▶ [WORK ITEM] Search the entries below. Return every line that has "Unpinless" in it.

--- MATERIAL PROVIDED Enclosed Below ---

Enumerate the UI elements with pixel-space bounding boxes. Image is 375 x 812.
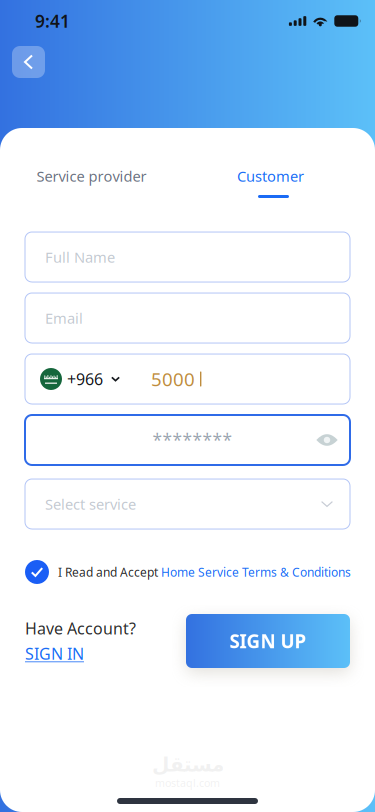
staticText: Select service	[45, 494, 136, 514]
button[interactable]: Customer	[183, 161, 358, 191]
button[interactable]: SIGN IN	[25, 643, 84, 664]
staticText: SIGN IN	[25, 643, 84, 664]
staticText: 9:41	[35, 10, 70, 32]
staticText: SIGN UP	[230, 629, 306, 653]
button[interactable]: I Read and Accept	[58, 560, 354, 584]
button[interactable]: Service provider	[0, 161, 183, 191]
button[interactable]: SIGN UP	[186, 614, 350, 668]
button[interactable]: Accept terms and conditions	[25, 560, 49, 584]
staticText: Full Name	[45, 247, 115, 267]
staticText: Service provider	[36, 166, 146, 186]
staticText: ********	[152, 428, 232, 452]
staticText: +966	[67, 368, 103, 390]
staticText: Customer	[237, 166, 304, 186]
staticText: mostaql.com	[155, 776, 220, 790]
staticText: مستقل	[152, 753, 224, 776]
staticText: I Read and Accept	[58, 564, 161, 580]
button[interactable]: Back	[12, 46, 45, 78]
staticText: Have Account?	[25, 618, 136, 639]
staticText: 5000	[151, 367, 195, 391]
staticText: Email	[45, 308, 83, 328]
staticText: Home Service Terms & Conditions	[161, 564, 351, 580]
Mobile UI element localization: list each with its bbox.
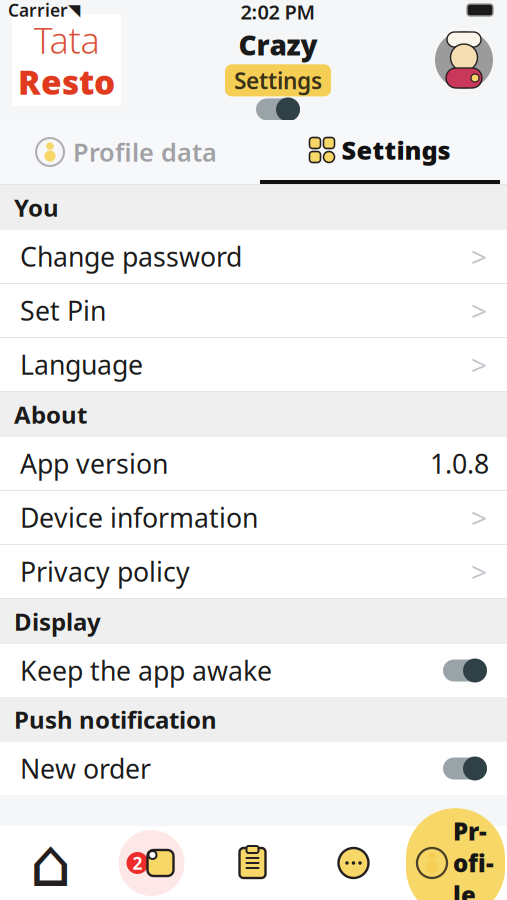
staticText: Push notification: [14, 704, 217, 736]
staticText: Profile data: [73, 135, 217, 169]
staticText: Set Pin: [20, 293, 106, 328]
button[interactable]: Messages: [303, 826, 404, 900]
button[interactable]: Home: [0, 826, 101, 900]
staticText: Profile: [453, 815, 494, 900]
button[interactable]: Change password: [0, 230, 507, 284]
staticText: App version: [20, 446, 168, 481]
staticText: >: [471, 499, 487, 536]
staticText: Settings: [342, 133, 450, 167]
button[interactable]: Profile: [404, 826, 507, 900]
button[interactable]: New order: [0, 742, 507, 795]
staticText: ◥: [68, 1, 80, 19]
staticText: You: [14, 192, 59, 224]
staticText: 2:02 PM: [240, 0, 316, 25]
button[interactable]: Settings: [253, 120, 507, 184]
staticText: Settings: [234, 65, 322, 95]
button[interactable]: Profile data: [0, 120, 253, 184]
staticText: >: [471, 553, 487, 590]
staticText: Privacy policy: [20, 554, 190, 589]
button[interactable]: Set Pin: [0, 284, 507, 338]
staticText: Change password: [20, 239, 242, 274]
staticText: Crazy: [238, 26, 318, 63]
staticText: >: [471, 346, 487, 383]
staticText: Resto: [18, 60, 115, 104]
button[interactable]: Account: [435, 31, 493, 89]
button[interactable]: Privacy policy: [0, 545, 507, 599]
staticText: Carrier: [8, 0, 68, 22]
staticText: >: [471, 292, 487, 329]
staticText: Keep the app awake: [20, 653, 272, 688]
staticText: New order: [20, 751, 151, 786]
button[interactable]: Keep the app awake: [0, 644, 507, 697]
staticText: Device information: [20, 500, 258, 535]
staticText: Display: [14, 606, 101, 638]
staticText: Language: [20, 347, 143, 382]
staticText: Tata: [34, 16, 100, 64]
staticText: 1.0.8: [430, 446, 489, 481]
button[interactable]: Language: [0, 338, 507, 392]
staticText: 2: [132, 852, 142, 874]
button[interactable]: Orders: [202, 826, 303, 900]
button[interactable]: Device information: [0, 491, 507, 545]
staticText: >: [471, 238, 487, 275]
staticText: About: [14, 399, 87, 430]
staticText: ⌂: [30, 825, 72, 900]
button[interactable]: Offers, 2 new: [101, 826, 202, 900]
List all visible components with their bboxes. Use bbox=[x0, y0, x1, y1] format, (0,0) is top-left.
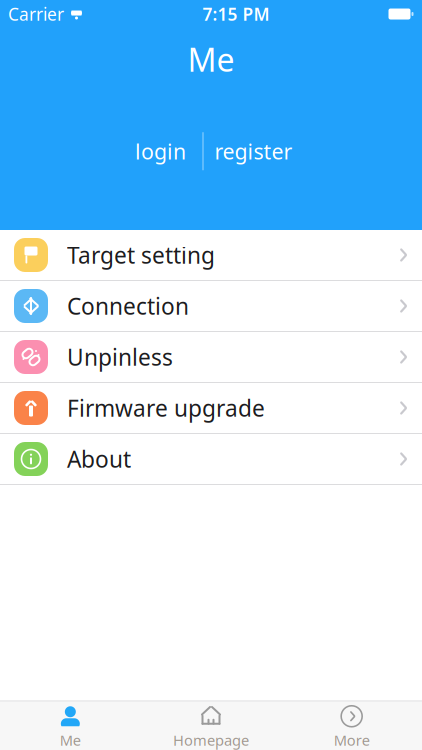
staticText: Me bbox=[188, 38, 234, 80]
button[interactable]: Firmware upgrade bbox=[0, 383, 422, 434]
button[interactable]: login bbox=[118, 131, 202, 171]
staticText: Me bbox=[60, 730, 81, 750]
button[interactable]: Me bbox=[0, 704, 141, 750]
button[interactable]: Homepage bbox=[141, 704, 281, 750]
staticText: More bbox=[334, 730, 370, 750]
button[interactable]: Connection bbox=[0, 281, 422, 332]
button[interactable]: register bbox=[204, 131, 304, 171]
staticText: Firmware upgrade bbox=[67, 393, 265, 423]
staticText: Connection bbox=[67, 291, 189, 321]
staticText: Homepage bbox=[173, 730, 249, 750]
button[interactable]: About bbox=[0, 434, 422, 485]
button[interactable]: Unpinless bbox=[0, 332, 422, 383]
staticText: 7:15 PM bbox=[202, 2, 270, 26]
staticText: login bbox=[135, 137, 186, 165]
staticText: Unpinless bbox=[67, 342, 173, 372]
staticText: About bbox=[67, 444, 131, 474]
staticText: Target setting bbox=[67, 240, 215, 270]
button[interactable]: Target setting bbox=[0, 230, 422, 281]
staticText: Carrier bbox=[8, 2, 64, 26]
staticText: register bbox=[214, 137, 292, 165]
button[interactable]: More bbox=[281, 704, 422, 750]
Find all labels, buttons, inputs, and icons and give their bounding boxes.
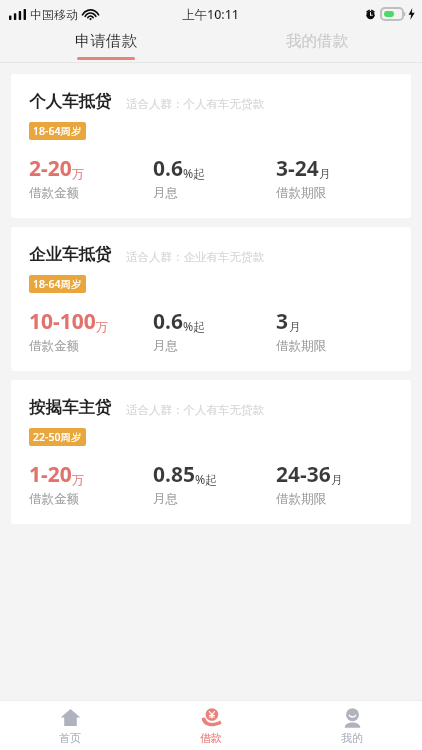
staticText: 0.85 bbox=[153, 460, 195, 489]
staticText: %起 bbox=[183, 165, 206, 181]
staticText: 0.6 bbox=[153, 307, 183, 336]
button[interactable]: 首页 bbox=[0, 701, 140, 750]
staticText: 万 bbox=[72, 166, 84, 181]
staticText: 个人车抵贷 bbox=[29, 91, 112, 112]
staticText: 22-50周岁 bbox=[33, 430, 82, 444]
staticText: 万 bbox=[96, 319, 108, 334]
staticText: 适合人群：个人有车无贷款 bbox=[126, 97, 264, 111]
staticText: 中国移动 bbox=[30, 7, 78, 22]
staticText: 万 bbox=[72, 472, 84, 487]
staticText: 借款金额 bbox=[29, 185, 79, 201]
staticText: %起 bbox=[183, 318, 206, 334]
staticText: 借款期限 bbox=[276, 491, 326, 507]
button[interactable]: 个人车抵贷 bbox=[11, 74, 411, 218]
staticText: 借款金额 bbox=[29, 338, 79, 354]
staticText: 18-64周岁 bbox=[33, 277, 82, 291]
staticText: 0.6 bbox=[153, 154, 183, 183]
staticText: 借款期限 bbox=[276, 185, 326, 201]
staticText: 月 bbox=[319, 166, 331, 181]
button[interactable]: 申请借款 bbox=[0, 28, 211, 63]
staticText: 我的借款 bbox=[286, 31, 348, 51]
button[interactable]: 企业车抵贷 bbox=[11, 227, 411, 371]
staticText: 月 bbox=[289, 319, 301, 334]
staticText: 24-36 bbox=[276, 460, 331, 489]
staticText: 借款 bbox=[200, 731, 222, 745]
staticText: 借款金额 bbox=[29, 491, 79, 507]
staticText: 按揭车主贷 bbox=[29, 397, 112, 418]
staticText: 我的 bbox=[341, 731, 363, 745]
staticText: 适合人群：个人有车无贷款 bbox=[126, 403, 264, 417]
button[interactable]: 我的 bbox=[281, 701, 422, 750]
button[interactable]: 我的借款 bbox=[211, 28, 422, 63]
staticText: 月息 bbox=[153, 338, 178, 354]
staticText: 借款期限 bbox=[276, 338, 326, 354]
staticText: 企业车抵贷 bbox=[29, 244, 112, 265]
staticText: 适合人群：企业有车无贷款 bbox=[126, 250, 264, 264]
staticText: 申请借款 bbox=[75, 31, 137, 51]
button[interactable]: 借款 bbox=[140, 701, 281, 750]
staticText: 1-20 bbox=[29, 460, 72, 489]
staticText: 首页 bbox=[59, 731, 81, 745]
staticText: 3 bbox=[276, 307, 289, 336]
staticText: 18-64周岁 bbox=[33, 124, 82, 138]
staticText: 10-100 bbox=[29, 307, 96, 336]
staticText: 2-20 bbox=[29, 154, 72, 183]
staticText: 月息 bbox=[153, 491, 178, 507]
staticText: 3-24 bbox=[276, 154, 319, 183]
staticText: 月 bbox=[331, 472, 343, 487]
button[interactable]: 按揭车主贷 bbox=[11, 380, 411, 524]
staticText: 上午10:11 bbox=[182, 6, 240, 23]
staticText: %起 bbox=[195, 471, 218, 487]
staticText: 月息 bbox=[153, 185, 178, 201]
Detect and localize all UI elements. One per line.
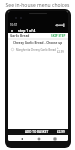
staticText: Cheesy Garlic Bread - Choose up to 1 bbox=[13, 41, 63, 45]
button[interactable]: Home bbox=[36, 136, 41, 141]
staticText: + £2.99 bbox=[57, 46, 65, 53]
button[interactable]: Recent apps bbox=[52, 136, 57, 141]
button[interactable]: Close bbox=[9, 28, 14, 33]
staticText: Margherita Cheesy Garlic Bread bbox=[16, 48, 57, 52]
staticText: ◂▮▸▪▪▌ bbox=[55, 23, 66, 26]
staticText: £2.99 bbox=[57, 130, 65, 134]
button[interactable]: ADD TO BASKET bbox=[8, 129, 68, 135]
staticText: Garlic Bread bbox=[10, 34, 30, 38]
staticText: 10:57 bbox=[10, 23, 18, 27]
staticText: ADD TO BASKET bbox=[25, 130, 49, 134]
staticText: SKIP STEP bbox=[51, 34, 66, 38]
button[interactable]: SKIP STEP bbox=[51, 34, 66, 38]
button[interactable]: Margherita Cheesy Garlic Bread bbox=[8, 46, 68, 53]
staticText: step 1 of 4 bbox=[18, 28, 36, 33]
staticText: See in-house menu choices bbox=[0, 2, 75, 9]
button[interactable]: Back bbox=[19, 136, 24, 141]
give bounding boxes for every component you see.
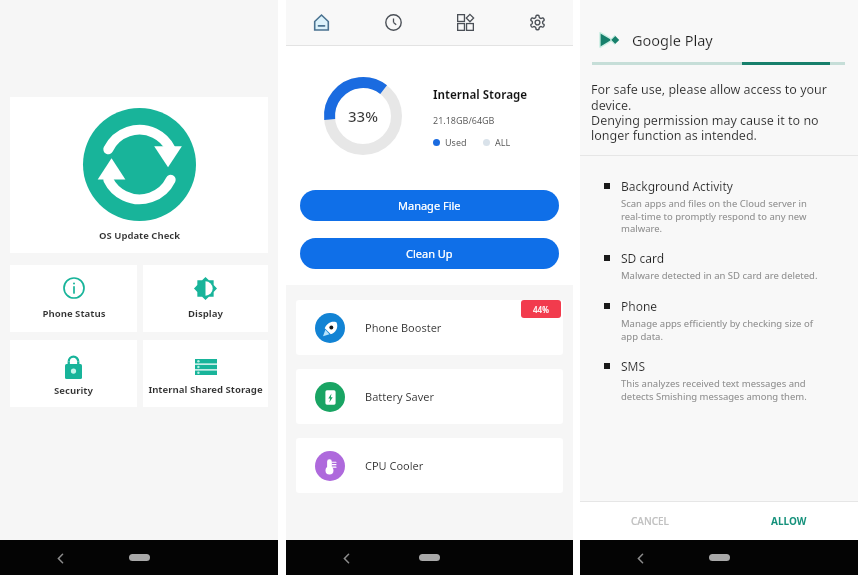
staticText: 33%: [348, 106, 378, 126]
button[interactable]: OS Update Check: [10, 97, 268, 253]
staticText: Manage File: [398, 198, 461, 213]
staticText: ALLOW: [771, 514, 807, 528]
button[interactable]: Phone Status: [10, 265, 137, 332]
button[interactable]: Battery Saver: [296, 369, 563, 424]
staticText: Internal Shared Storage: [148, 383, 263, 396]
staticText: CPU Cooler: [365, 458, 424, 473]
staticText: Used: [445, 136, 467, 148]
staticText: Phone Status: [42, 307, 106, 320]
staticText: Internal Storage: [433, 87, 528, 103]
button[interactable]: Home: [419, 554, 440, 561]
staticText: ALL: [495, 136, 511, 148]
button[interactable]: Home: [129, 554, 150, 561]
staticText: Security: [54, 384, 93, 397]
staticText: Clean Up: [406, 246, 453, 261]
button[interactable]: Settings: [501, 0, 573, 45]
button[interactable]: ALLOW: [719, 502, 858, 540]
button[interactable]: CANCEL: [580, 502, 719, 540]
button[interactable]: Security: [10, 340, 137, 407]
button[interactable]: Manage File: [300, 190, 559, 221]
staticText: Malware detected in an SD card are delet…: [621, 269, 818, 282]
button[interactable]: Apps: [429, 0, 501, 45]
staticText: Background Activity: [621, 178, 733, 194]
staticText: Scan apps and files on the Cloud server …: [621, 197, 807, 234]
staticText: CANCEL: [631, 514, 669, 528]
button[interactable]: Display: [143, 265, 268, 332]
staticText: OS Update Check: [99, 229, 181, 242]
staticText: SD card: [621, 250, 665, 266]
staticText: This analyzes received text messages and…: [621, 377, 807, 402]
staticText: Display: [188, 307, 223, 320]
button[interactable]: Home: [286, 0, 357, 45]
staticText: For safe use, please allow access to you…: [591, 81, 827, 143]
button[interactable]: Clean Up: [300, 238, 559, 269]
staticText: Manage apps efficiently by checking size…: [621, 317, 813, 342]
button[interactable]: History: [357, 0, 429, 45]
button[interactable]: Phone Booster: [296, 300, 563, 355]
staticText: Phone: [621, 298, 658, 314]
button[interactable]: CPU Cooler: [296, 438, 563, 493]
staticText: SMS: [621, 358, 646, 374]
button[interactable]: Home: [709, 554, 730, 561]
staticText: Phone Booster: [365, 320, 442, 335]
button[interactable]: Back: [49, 547, 71, 569]
staticText: 44%: [533, 304, 549, 315]
staticText: Google Play: [632, 30, 713, 50]
button[interactable]: Back: [335, 547, 357, 569]
button[interactable]: Internal Shared Storage: [143, 340, 268, 407]
staticText: Battery Saver: [365, 389, 435, 404]
button[interactable]: Back: [629, 547, 651, 569]
staticText: 21.18GB/64GB: [433, 114, 495, 126]
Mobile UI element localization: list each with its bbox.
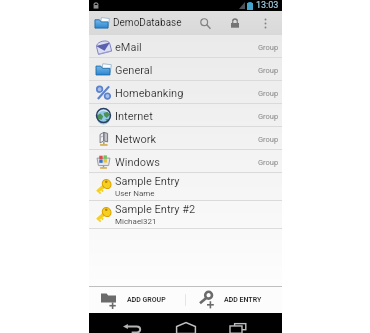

--- End of Enclosed MATERIAL PROVIDED ---

▶ [RESPONSE BELOW]
button[interactable]: Unpinless bbox=[0, 332, 422, 383]
staticText: Unpinless bbox=[67, 342, 173, 372]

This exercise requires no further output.